== How to complete this task ==
Could you copy the records below exactly, keeping none of the images?

== Exercise inputs ==
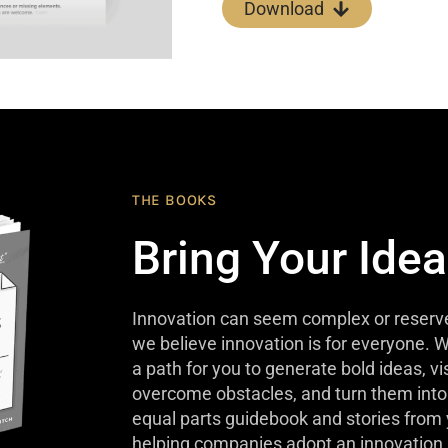
Download
THE BOOKS
Bring Your Idea
Innovation can seem complex or reserve
we believe innovation is for everyone. W
a path for you to generate bold ideas, v
overcome obstacles, and turn them into 
equal parts guidebook and stories from
helping companies adopt an innovation 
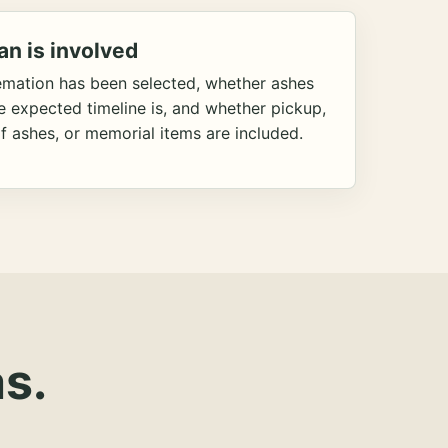
an is involved
emation has been selected, whether ashes
he expected timeline is, and whether pickup,
f ashes, or memorial items are included.
s.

== Answer to the problem ==
Download
THE BOOKS
Bring Your Idea
Innovation can seem complex or reserve
we believe innovation is for everyone. W
a path for you to generate bold ideas, v
overcome obstacles, and turn them into 
equal parts guidebook and stories from
helping companies adopt an innovation 
an is involved
emation has been selected, whether ashes
he expected timeline is, and whether pickup,
f ashes, or memorial items are included.
s.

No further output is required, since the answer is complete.